Hydrothermal vents are a source of chemical energy and heat and are one of the possible places for the origin of life on Earth. Planetary scientists theorized that hydrothermal vents at the bottom of the oceans beneath the ice on the moons Jupiter like Europe and Ganymedeand Saturn satellite Enceladuscould have helped warm these oceans and jump-start the biochemistry of life.
The problem is that the modeling of these vents has focused on the extremely high-temperature ones — “black smokers” fueled by volcanic activity. While these super-hot vents can siphon energy from Earth’s hot core, icy moons don’t have hot cores, meaning there is some question as to whether such vents can survive long enough to create long-term conditions for life.
However, super-hot vents are not the dominant form of ventilation in Earth’s oceans. On Earth, a much larger volume of water passes through cooler vents.

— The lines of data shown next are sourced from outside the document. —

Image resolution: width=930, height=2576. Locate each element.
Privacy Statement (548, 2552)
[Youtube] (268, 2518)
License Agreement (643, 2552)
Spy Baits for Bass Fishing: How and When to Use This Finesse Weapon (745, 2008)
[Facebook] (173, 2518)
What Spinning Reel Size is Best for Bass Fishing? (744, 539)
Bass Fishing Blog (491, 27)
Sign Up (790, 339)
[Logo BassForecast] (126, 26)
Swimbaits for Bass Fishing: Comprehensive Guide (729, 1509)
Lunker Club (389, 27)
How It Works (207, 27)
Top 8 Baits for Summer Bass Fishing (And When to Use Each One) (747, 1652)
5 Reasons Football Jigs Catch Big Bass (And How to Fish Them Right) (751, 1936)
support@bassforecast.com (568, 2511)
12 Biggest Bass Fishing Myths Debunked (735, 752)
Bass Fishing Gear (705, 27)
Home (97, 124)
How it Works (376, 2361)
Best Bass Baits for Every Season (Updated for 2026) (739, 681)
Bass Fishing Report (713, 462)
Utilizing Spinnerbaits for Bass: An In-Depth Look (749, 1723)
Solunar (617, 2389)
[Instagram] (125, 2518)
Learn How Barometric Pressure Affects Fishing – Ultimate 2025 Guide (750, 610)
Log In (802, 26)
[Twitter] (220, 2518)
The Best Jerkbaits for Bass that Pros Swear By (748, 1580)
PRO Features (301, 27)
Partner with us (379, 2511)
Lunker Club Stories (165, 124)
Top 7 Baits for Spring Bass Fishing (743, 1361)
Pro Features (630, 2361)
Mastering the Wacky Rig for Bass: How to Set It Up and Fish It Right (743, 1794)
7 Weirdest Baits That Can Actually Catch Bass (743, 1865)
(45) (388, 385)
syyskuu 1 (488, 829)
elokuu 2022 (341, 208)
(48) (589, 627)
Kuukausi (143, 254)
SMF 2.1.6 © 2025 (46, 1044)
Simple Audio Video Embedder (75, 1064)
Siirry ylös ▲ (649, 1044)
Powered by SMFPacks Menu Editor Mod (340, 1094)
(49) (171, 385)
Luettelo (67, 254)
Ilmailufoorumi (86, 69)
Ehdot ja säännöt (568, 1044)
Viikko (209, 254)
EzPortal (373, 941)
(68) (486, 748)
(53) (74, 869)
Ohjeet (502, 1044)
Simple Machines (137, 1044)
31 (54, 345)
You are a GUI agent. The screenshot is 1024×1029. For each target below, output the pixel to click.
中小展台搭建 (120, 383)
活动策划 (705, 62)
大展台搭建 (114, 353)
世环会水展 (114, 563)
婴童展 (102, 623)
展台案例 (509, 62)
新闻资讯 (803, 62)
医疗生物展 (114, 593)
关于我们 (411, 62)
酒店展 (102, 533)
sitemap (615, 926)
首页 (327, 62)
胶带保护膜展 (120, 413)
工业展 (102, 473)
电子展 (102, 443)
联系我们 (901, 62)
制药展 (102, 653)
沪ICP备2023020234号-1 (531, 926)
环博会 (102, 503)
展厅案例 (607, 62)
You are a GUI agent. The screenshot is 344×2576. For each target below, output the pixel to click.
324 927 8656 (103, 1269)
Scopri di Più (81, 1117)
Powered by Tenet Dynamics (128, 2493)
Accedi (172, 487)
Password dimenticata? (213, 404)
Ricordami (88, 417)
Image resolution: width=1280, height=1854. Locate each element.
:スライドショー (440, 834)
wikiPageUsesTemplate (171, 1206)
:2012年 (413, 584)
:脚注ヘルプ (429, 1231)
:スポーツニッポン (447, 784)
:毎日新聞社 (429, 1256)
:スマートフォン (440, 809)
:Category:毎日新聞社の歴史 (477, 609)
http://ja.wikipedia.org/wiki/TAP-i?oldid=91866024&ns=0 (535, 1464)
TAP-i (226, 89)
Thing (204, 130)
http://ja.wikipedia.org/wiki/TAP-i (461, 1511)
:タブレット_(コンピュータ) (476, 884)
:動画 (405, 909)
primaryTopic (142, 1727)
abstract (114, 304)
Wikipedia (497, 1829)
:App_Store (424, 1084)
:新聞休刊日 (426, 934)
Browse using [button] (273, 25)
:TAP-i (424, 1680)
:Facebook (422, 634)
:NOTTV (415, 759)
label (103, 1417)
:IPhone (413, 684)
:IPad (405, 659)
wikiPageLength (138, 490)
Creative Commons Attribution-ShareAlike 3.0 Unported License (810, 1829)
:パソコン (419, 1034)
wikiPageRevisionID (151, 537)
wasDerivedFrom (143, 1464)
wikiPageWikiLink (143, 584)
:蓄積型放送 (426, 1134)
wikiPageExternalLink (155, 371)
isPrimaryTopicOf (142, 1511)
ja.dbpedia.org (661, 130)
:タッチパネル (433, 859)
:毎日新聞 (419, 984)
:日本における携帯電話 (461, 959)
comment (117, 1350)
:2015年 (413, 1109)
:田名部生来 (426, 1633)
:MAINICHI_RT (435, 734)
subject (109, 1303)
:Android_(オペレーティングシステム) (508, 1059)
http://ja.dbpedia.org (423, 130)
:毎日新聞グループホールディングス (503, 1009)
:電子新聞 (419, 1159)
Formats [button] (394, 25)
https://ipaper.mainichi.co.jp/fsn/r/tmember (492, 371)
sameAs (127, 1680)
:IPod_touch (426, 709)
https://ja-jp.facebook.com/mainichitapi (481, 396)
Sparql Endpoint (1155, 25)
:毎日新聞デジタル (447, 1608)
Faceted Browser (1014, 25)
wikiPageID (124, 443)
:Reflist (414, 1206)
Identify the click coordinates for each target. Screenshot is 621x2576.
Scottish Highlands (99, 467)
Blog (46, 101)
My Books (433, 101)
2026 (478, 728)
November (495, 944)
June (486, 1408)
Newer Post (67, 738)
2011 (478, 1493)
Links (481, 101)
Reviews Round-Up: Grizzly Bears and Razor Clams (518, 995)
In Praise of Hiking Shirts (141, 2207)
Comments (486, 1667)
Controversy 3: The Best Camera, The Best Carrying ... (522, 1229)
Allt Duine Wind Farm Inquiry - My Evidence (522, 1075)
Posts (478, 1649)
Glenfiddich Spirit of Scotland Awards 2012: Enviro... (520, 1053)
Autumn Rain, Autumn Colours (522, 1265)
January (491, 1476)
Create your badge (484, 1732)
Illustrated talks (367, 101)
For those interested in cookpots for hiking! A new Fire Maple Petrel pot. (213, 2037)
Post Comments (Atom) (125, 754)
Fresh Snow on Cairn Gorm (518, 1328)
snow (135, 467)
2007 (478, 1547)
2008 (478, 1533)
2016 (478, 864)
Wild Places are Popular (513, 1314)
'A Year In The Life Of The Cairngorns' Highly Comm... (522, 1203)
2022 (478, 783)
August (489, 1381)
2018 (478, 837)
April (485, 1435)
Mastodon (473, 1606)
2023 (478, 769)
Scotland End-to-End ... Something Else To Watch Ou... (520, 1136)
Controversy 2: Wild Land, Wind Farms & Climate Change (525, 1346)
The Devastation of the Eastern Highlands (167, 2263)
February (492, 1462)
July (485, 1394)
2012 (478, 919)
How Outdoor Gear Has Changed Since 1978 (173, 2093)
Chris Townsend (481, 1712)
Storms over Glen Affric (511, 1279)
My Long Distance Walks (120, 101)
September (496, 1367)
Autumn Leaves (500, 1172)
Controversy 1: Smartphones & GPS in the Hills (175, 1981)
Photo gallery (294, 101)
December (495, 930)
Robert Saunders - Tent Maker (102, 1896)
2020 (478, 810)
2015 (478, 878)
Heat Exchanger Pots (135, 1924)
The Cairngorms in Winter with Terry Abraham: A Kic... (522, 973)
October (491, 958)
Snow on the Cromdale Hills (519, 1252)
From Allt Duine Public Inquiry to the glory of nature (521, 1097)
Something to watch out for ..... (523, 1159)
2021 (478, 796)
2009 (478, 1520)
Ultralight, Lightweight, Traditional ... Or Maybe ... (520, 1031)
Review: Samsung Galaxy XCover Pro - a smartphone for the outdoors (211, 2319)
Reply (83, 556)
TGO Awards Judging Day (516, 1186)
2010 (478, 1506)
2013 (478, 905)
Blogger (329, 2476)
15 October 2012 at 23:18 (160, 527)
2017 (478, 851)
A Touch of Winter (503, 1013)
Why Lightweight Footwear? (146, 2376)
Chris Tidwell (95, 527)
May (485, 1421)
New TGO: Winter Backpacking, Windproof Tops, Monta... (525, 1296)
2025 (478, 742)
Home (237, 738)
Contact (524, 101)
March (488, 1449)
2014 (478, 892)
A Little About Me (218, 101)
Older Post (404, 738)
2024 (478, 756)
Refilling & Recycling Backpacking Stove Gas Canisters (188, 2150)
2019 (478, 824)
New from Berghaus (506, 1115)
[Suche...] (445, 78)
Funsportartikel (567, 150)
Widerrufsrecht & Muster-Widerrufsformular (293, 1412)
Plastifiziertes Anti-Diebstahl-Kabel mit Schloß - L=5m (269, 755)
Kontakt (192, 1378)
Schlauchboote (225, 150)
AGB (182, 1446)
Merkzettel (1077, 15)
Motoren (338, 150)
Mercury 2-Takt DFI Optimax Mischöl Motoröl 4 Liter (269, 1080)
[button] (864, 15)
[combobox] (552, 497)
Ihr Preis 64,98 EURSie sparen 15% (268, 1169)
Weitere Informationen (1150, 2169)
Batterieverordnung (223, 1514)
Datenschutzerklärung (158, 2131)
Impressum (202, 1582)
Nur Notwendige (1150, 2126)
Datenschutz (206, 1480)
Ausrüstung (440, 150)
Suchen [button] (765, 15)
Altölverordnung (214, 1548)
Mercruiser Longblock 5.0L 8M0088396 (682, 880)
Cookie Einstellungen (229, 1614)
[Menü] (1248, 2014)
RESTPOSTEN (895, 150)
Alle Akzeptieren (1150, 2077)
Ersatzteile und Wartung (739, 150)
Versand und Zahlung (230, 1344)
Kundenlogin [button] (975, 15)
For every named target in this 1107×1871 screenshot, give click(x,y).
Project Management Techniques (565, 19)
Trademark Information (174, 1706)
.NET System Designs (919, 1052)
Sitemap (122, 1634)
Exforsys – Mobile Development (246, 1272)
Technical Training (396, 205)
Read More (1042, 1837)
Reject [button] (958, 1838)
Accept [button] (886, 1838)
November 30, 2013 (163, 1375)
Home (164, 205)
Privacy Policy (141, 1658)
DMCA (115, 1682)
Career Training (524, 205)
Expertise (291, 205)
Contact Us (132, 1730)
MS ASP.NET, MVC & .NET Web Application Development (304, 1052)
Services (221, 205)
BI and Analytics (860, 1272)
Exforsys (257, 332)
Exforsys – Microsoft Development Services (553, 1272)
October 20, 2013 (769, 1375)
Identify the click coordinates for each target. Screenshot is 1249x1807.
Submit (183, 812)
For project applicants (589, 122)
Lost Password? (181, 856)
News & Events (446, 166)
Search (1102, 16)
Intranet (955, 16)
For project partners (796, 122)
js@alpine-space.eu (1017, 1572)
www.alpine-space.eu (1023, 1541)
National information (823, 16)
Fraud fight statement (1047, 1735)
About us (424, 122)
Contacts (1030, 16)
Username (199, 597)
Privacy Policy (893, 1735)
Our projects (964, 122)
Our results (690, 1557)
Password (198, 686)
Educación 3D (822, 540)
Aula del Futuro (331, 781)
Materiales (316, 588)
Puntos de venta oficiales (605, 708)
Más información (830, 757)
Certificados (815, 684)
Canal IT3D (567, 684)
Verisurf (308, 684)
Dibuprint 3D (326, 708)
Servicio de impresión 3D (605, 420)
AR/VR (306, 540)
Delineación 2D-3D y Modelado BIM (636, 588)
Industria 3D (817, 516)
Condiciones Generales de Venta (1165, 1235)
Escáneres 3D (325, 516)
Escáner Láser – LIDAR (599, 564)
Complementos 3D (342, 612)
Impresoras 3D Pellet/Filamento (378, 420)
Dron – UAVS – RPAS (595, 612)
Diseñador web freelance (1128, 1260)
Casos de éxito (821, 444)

“The flow of water through low-temperature venting is equivalent in terms of water discharge to all the rivers and streams on Earth and is responsible for about a quarter of Earth’s heat loss,” said the company’s Andrew Fisher. University of California, Santa Cruz (UCSC), Va declaration. “The entire volume of the ocean is pumped in and out of the seafloor approximately every half a million years.”
Fisher led a UCSC team that modeled the propagation of such low-temperature vents Europe and Enceladus. Due to the absence of ocean data on these months, Fisher’s team based their simulations on a circulation system in the northwest Pacific Ocean, specifically the eastern flank of the Juan de Fuca Ridge, where cold seawater sinks and flows down into the rock. sea ​​floor through extinct volcanic cavities called seamounts. The water travels through the rock for about 50 kilometers, heating up in the process, before rising up through another seamount.
“The water collects heat as it flows and comes out warmer than when it flowed in and with a very different chemical composition,” said study team member Kristin Dickerson, also of UCSC.
Related: The Search for Extraterrestrial Life (link)
By applying this circulation model to Europa and Enceladus, the scientists changed properties such as gravity, temperature, bedrock composition, and how deeply water circulates to better match the potential conditions on oceanic moons.
They found that not only can moderately warm vents be maintained on these moons under a wide range of conditions, but that the low gravity allows for higher temperatures emanating from the vents. Furthermore, the low efficiency of heat extraction from the cores of moons (which are assumed to be quite cool in the first place) at low gravity would allow such vents to be maintained at moderate to low temperatures for perhaps billions of years. .
“This study suggests that low-temperature — not too hot for life — hydrothermal systems could have been sustained on oceanic worlds beyond Earth on a time scale comparable to that required for life to take hold on Earth,” Fisher said.
The research was published on June 24 in Journal of Geophysical Research: Planets.